A higher value of likelihood, a higher probability that this redshift is the true one. So you can see z=2.3 gives log likelihood = -649, which is the highest value among the test redshifts.
Nice! You see now we don't need to plot the figures, but we are still able to tell which redshift is closer to the true one.
So now, imagine doing this for 10,000 times for 10,000 different test redshifts...
# 10,000 test redshifts, from 2 ~ 5
test_redshifts = np.linspace(2, 5, 10000)
sample_log_likelihoods = []
# loop over all of the test redshift, fit the GP to the data, get the likelihood value
for i, z_qso in enumerate(test_redshifts):
# [fit the GP to the data] set the data and interpolate the model
z_qso_gp.set_data(
wavelengths,
flux,
noise_variance,
pixel_mask,
z_qso=z_qso,
normalize=True,
build_model=True,
)
# [get the likelihood value]
sample_log_likelihoods.append(z_qso_gp.log_model_evidence())
Now you have 10,000 likelihoods! But how do we know which one gives the best value?
The easiest way is to just plot all of the likelihoods as a function of redshifts.
# Plot the likelihoods as a function of redshifts, this helps visaulize the behaviour of the model
plt.figure(figsize=(12, 5))
plt.plot(test_redshifts, sample_log_likelihoods)
plt.xlabel("Test Redshifts")
plt.ylabel("log likelihoods")
Text(0, 0.5, 'log likelihoods')
The highest likelihood is around 2.25 ~ 2.5. We can do argmax (finding the index for the maximum value) to get the exact value.
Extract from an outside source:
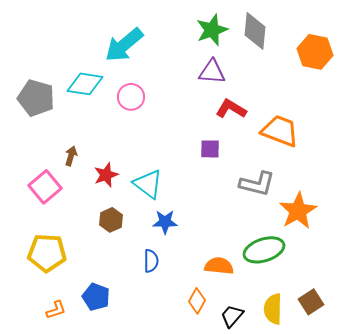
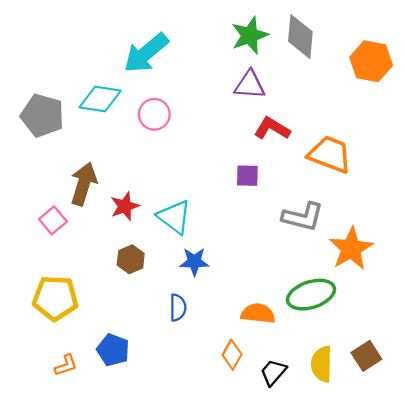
brown arrow: (71, 156) -> (84, 184), size x1.8
pink square: (45, 187) -> (53, 220), size x0.7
# find the redshift gives the highest likelihood
idx = np.argmax(sample_log_likelihoods)
# the predicted redhisft is the redshift gives the highest likelihood
z_pred = test_redshifts[idx]
z_pred
2.3075307530753078
# compare with the value in the catalog
(z_pred - z_qsos[nspec]) / z_qsos[nspec]
-0.0006784196280842801
The relative error is ∼0.06%, compared with the value reported in the SDSS database.